### Problem details
The records below are to be written out again, exactly as they appear.

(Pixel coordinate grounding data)
• • • •

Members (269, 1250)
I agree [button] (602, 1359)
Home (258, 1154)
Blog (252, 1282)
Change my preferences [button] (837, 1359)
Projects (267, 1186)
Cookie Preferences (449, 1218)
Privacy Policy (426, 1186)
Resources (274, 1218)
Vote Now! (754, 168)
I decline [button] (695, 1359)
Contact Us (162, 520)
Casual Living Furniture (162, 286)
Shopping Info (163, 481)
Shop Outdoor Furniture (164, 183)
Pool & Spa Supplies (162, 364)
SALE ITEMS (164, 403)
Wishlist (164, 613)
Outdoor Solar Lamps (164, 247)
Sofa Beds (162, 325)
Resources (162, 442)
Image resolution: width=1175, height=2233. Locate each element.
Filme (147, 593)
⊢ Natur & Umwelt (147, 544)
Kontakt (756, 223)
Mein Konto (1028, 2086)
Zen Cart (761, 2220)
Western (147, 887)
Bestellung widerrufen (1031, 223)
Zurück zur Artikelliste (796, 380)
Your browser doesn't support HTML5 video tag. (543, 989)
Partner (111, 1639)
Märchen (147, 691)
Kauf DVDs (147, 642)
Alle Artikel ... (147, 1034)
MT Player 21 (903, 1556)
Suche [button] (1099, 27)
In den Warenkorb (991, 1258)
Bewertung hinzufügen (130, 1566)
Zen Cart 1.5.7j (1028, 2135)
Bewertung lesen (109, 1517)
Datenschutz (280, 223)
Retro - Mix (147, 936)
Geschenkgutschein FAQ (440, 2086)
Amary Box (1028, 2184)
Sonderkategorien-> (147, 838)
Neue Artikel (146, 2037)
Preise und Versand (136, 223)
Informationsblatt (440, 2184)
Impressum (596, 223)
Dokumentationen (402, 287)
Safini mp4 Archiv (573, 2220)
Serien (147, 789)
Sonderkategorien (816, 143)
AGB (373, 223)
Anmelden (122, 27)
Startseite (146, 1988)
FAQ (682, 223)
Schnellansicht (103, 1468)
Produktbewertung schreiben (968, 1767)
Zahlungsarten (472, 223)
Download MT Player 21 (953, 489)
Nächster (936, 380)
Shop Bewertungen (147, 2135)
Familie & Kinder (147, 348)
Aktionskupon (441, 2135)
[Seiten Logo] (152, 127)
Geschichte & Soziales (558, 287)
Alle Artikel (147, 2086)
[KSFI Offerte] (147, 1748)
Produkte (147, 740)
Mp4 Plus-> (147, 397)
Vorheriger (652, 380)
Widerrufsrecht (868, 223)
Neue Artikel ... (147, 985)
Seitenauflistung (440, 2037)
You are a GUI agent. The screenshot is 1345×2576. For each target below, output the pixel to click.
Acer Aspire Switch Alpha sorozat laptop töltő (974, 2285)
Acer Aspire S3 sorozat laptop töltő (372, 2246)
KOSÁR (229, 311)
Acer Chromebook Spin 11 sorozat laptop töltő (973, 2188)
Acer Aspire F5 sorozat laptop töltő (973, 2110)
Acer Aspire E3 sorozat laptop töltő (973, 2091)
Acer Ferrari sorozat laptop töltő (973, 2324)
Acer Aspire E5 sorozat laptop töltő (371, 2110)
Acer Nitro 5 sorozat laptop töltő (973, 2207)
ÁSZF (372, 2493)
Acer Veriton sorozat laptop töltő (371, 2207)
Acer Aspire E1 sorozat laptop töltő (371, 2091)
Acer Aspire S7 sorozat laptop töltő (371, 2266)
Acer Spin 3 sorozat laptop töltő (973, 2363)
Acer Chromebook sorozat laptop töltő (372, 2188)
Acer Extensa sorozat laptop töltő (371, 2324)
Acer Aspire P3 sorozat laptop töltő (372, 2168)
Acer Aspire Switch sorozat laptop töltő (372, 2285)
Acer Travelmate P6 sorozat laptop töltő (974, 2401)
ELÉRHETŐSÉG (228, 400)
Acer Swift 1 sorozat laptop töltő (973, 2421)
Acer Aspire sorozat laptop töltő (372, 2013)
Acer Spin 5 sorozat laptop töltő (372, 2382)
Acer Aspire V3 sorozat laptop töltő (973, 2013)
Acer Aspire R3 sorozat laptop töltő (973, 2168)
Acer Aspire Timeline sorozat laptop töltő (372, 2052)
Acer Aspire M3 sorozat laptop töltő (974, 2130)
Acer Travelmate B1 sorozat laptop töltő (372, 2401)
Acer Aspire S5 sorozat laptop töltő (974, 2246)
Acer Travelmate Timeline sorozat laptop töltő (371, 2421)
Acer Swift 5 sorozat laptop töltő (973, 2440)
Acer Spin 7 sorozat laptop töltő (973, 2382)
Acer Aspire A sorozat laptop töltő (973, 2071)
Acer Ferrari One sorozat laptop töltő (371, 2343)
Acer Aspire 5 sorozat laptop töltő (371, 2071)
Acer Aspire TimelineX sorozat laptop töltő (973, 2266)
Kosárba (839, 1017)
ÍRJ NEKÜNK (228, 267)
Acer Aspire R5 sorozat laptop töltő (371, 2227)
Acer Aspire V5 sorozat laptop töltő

• • • •

### Task answer
Members (269, 1250)
I agree [button] (602, 1359)
Home (258, 1154)
Blog (252, 1282)
Change my preferences [button] (837, 1359)
Projects (267, 1186)
Cookie Preferences (449, 1218)
Privacy Policy (426, 1186)
Resources (274, 1218)
Vote Now! (754, 168)
I decline [button] (695, 1359)
Contact Us (162, 520)
Casual Living Furniture (162, 286)
Shopping Info (163, 481)
Shop Outdoor Furniture (164, 183)
Pool & Spa Supplies (162, 364)
SALE ITEMS (164, 403)
Wishlist (164, 613)
Outdoor Solar Lamps (164, 247)
Sofa Beds (162, 325)
Resources (162, 442)
Image resolution: width=1175, height=2233. Locate each element.
Filme (147, 593)
⊢ Natur & Umwelt (147, 544)
Kontakt (756, 223)
Mein Konto (1028, 2086)
Zen Cart (761, 2220)
Western (147, 887)
Bestellung widerrufen (1031, 223)
Zurück zur Artikelliste (796, 380)
Your browser doesn't support HTML5 video tag. (543, 989)
Partner (111, 1639)
Märchen (147, 691)
Kauf DVDs (147, 642)
Alle Artikel ... (147, 1034)
MT Player 21 (903, 1556)
Suche [button] (1099, 27)
In den Warenkorb (991, 1258)
Bewertung hinzufügen (130, 1566)
Zen Cart 1.5.7j (1028, 2135)
Bewertung lesen (109, 1517)
Datenschutz (280, 223)
Retro - Mix (147, 936)
Geschenkgutschein FAQ (440, 2086)
Amary Box (1028, 2184)
Sonderkategorien-> (147, 838)
Neue Artikel (146, 2037)
Preise und Versand (136, 223)
Informationsblatt (440, 2184)
Impressum (596, 223)
Dokumentationen (402, 287)
Safini mp4 Archiv (573, 2220)
Serien (147, 789)
Sonderkategorien (816, 143)
AGB (373, 223)
Anmelden (122, 27)
Startseite (146, 1988)
FAQ (682, 223)
Schnellansicht (103, 1468)
Produktbewertung schreiben (968, 1767)
Zahlungsarten (472, 223)
Download MT Player 21 (953, 489)
Nächster (936, 380)
Shop Bewertungen (147, 2135)
Familie & Kinder (147, 348)
Aktionskupon (441, 2135)
[Seiten Logo] (152, 127)
Geschichte & Soziales (558, 287)
Alle Artikel (147, 2086)
[KSFI Offerte] (147, 1748)
Produkte (147, 740)
Mp4 Plus-> (147, 397)
Vorheriger (652, 380)
Widerrufsrecht (868, 223)
Neue Artikel ... (147, 985)
Seitenauflistung (440, 2037)
You are a GUI agent. The screenshot is 1345×2576. For each target below, output the pixel to click.
Acer Aspire Switch Alpha sorozat laptop töltő (974, 2285)
Acer Aspire S3 sorozat laptop töltő (372, 2246)
KOSÁR (229, 311)
Acer Chromebook Spin 11 sorozat laptop töltő (973, 2188)
Acer Aspire F5 sorozat laptop töltő (973, 2110)
Acer Aspire E3 sorozat laptop töltő (973, 2091)
Acer Ferrari sorozat laptop töltő (973, 2324)
Acer Aspire E5 sorozat laptop töltő (371, 2110)
Acer Nitro 5 sorozat laptop töltő (973, 2207)
ÁSZF (372, 2493)
Acer Veriton sorozat laptop töltő (371, 2207)
Acer Aspire E1 sorozat laptop töltő (371, 2091)
Acer Aspire S7 sorozat laptop töltő (371, 2266)
Acer Spin 3 sorozat laptop töltő (973, 2363)
Acer Chromebook sorozat laptop töltő (372, 2188)
Acer Extensa sorozat laptop töltő (371, 2324)
Acer Aspire P3 sorozat laptop töltő (372, 2168)
Acer Aspire Switch sorozat laptop töltő (372, 2285)
Acer Travelmate P6 sorozat laptop töltő (974, 2401)
ELÉRHETŐSÉG (228, 400)
Acer Swift 1 sorozat laptop töltő (973, 2421)
Acer Aspire sorozat laptop töltő (372, 2013)
Acer Spin 5 sorozat laptop töltő (372, 2382)
Acer Aspire V3 sorozat laptop töltő (973, 2013)
Acer Aspire R3 sorozat laptop töltő (973, 2168)
Acer Aspire Timeline sorozat laptop töltő (372, 2052)
Acer Aspire M3 sorozat laptop töltő (974, 2130)
Acer Travelmate B1 sorozat laptop töltő (372, 2401)
Acer Aspire S5 sorozat laptop töltő (974, 2246)
Acer Travelmate Timeline sorozat laptop töltő (371, 2421)
Acer Swift 5 sorozat laptop töltő (973, 2440)
Acer Spin 7 sorozat laptop töltő (973, 2382)
Acer Aspire A sorozat laptop töltő (973, 2071)
Acer Ferrari One sorozat laptop töltő (371, 2343)
Acer Aspire 5 sorozat laptop töltő (371, 2071)
Acer Aspire TimelineX sorozat laptop töltő (973, 2266)
Kosárba (839, 1017)
ÍRJ NEKÜNK (228, 267)
Acer Aspire R5 sorozat laptop töltő (371, 2227)
Acer Aspire V5 sorozat laptop töltő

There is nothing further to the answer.